(Document understanding data)
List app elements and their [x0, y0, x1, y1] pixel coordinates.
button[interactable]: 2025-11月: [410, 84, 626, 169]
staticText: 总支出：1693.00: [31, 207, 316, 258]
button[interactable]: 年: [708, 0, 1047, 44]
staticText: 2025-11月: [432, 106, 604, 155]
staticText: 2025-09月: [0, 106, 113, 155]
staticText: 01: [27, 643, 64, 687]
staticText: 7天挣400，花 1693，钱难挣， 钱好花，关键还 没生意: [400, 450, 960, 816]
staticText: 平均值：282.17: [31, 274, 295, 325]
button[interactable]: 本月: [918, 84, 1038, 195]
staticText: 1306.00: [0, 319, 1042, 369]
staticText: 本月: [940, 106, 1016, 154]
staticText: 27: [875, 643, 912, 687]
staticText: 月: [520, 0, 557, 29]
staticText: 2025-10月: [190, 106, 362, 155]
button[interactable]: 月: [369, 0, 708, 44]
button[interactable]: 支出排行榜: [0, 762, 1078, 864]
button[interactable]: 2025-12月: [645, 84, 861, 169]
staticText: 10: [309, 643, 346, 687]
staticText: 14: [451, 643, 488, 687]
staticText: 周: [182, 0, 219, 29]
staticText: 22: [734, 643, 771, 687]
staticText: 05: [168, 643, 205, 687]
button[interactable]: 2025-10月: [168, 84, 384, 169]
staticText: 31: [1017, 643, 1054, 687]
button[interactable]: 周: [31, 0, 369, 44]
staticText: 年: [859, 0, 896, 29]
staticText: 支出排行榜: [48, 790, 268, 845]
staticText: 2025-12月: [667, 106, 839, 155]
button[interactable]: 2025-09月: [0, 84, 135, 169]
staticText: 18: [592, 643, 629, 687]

- WORK TO COMPLETE
Each line of the data in which the string "button" appears needs to be copied.

- OUTPUT
button[interactable]: 2025-11月: [410, 84, 626, 169]
button[interactable]: 年: [708, 0, 1047, 44]
button[interactable]: 本月: [918, 84, 1038, 195]
button[interactable]: 月: [369, 0, 708, 44]
button[interactable]: 支出排行榜: [0, 762, 1078, 864]
button[interactable]: 2025-12月: [645, 84, 861, 169]
button[interactable]: 2025-10月: [168, 84, 384, 169]
button[interactable]: 周: [31, 0, 369, 44]
button[interactable]: 2025-09月: [0, 84, 135, 169]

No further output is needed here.